About a month ago, though, the disease finally forced Small to step back from work and spend his final days with his wife and family.
Small, who served as Fayetteville State's athletic director from 1996 to 2000 and stayed on staff as a physical education instructor after that, died Friday at Cape Fear Valley Medical Center.

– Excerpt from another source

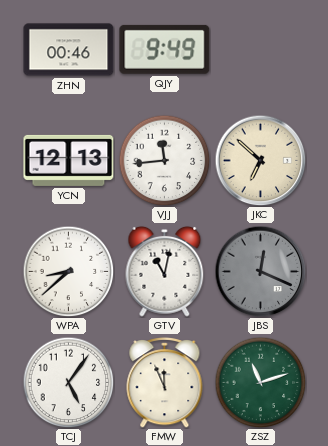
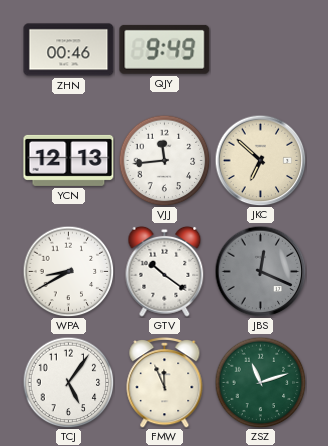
WPA: 8:38 -> 8:40
GTV: 11:02 -> 10:21
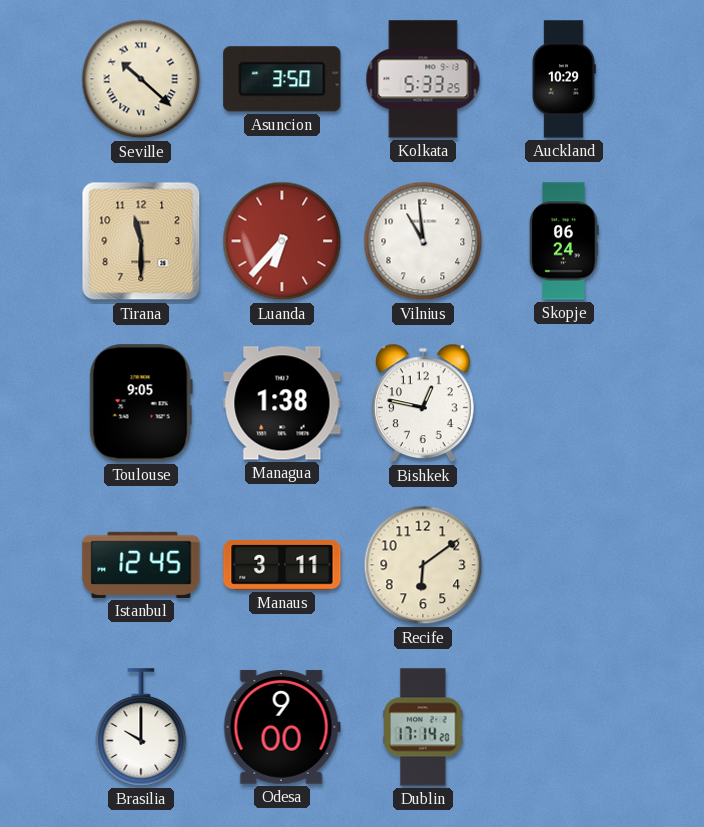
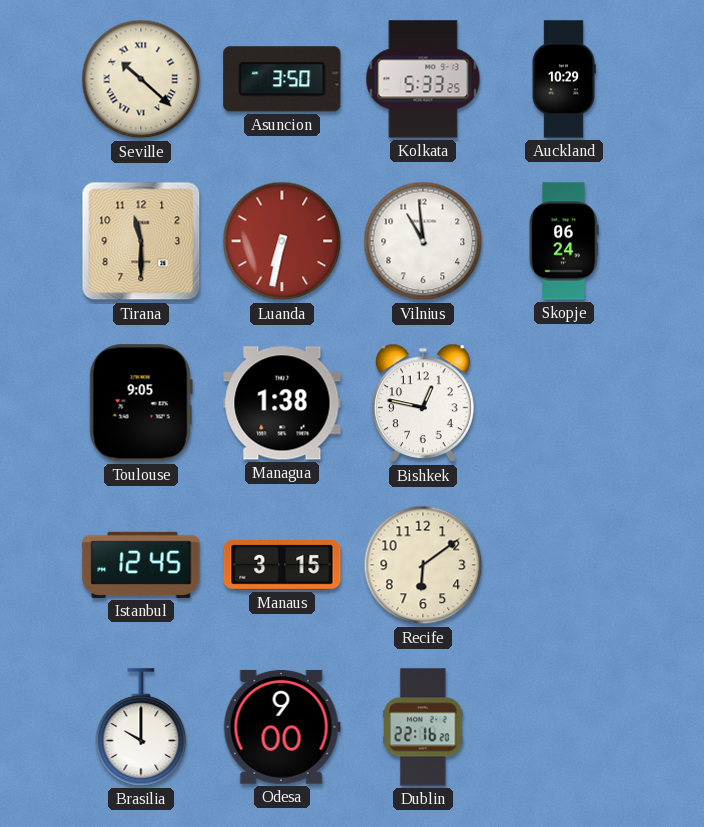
Luanda: 6:37 -> 6:32
Manaus: 3:11 -> 3:15
Dublin: 17:14 -> 22:16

"You could see something was going on with him," said men's basketball coach Sam Hanger, who had worked with Small for almost a decade. "But he didn't tell me what it was and I didn't ask. He kept stuff pretty tight to the vest. He didn't ever want you to know that he was sick."
Friends and family described Small as a private person who spent his free time at church and on the golf course.
"He liked to stay busy," said his wife, Lovern. "I'm sure it kept him motivated to fight the disease."
Small's time as athletic director was marked by noteworthy firings and hirings.
He released three major-sports coaches - two football and one men's basketball - in five years.
He also hired Hanger, the current basketball coach, as an assistant in 1998. And in one of his final decisions as athletic director, Small helped bring in Kenny Phillips as football coach. Phillips has since led the Broncos to three CIAA championship game appearances.
"He had enough confidence to hire a guy with no head coaching experience," Phillips said Saturday. "I'll always be grateful for that."
After graduating from New Stanton High School in Jacksonville, Fla., in 1955, Small earned a bachelor's degree from Shaw University in Raleigh and a master's degree from Florida A&M.
He worked at several schools in the historically black Central Intercollegiate Athletic Association before settling at Fayetteville State in 1996.
He was Johnson C. Smith's football coach and athletic director from 1983 to 1994, and also worked at Shaw and Delaware State.
Fayetteville State has had three athletic directors since Small stepped down in 2000. He worked in the same building as all of them, teaching physical education until last month.
He also assisted with the National Youth Sports Program, an NCAA-sponsored program designed to give low-income children basic sports instruction.
"My contention is that the ‘can' in cancer says you ‘can' fight it," Lovern said. "You might not be able to beat it, but you can fight it."
Lovern wouldn't give her husband's age. And she wouldn't say how long the two had been married. That's how he would have wanted it, she said.
Horace T. Small is survived by his wife and two children - Horace T. Small II, who works in Fayetteville, and Jazzmine Bernae Small, a senior at Reid Ross Classical School.
Funeral services are scheduled for 3 p.m. Tuesday at Lewis Chapel Missionary Baptist Church on Raeford Road.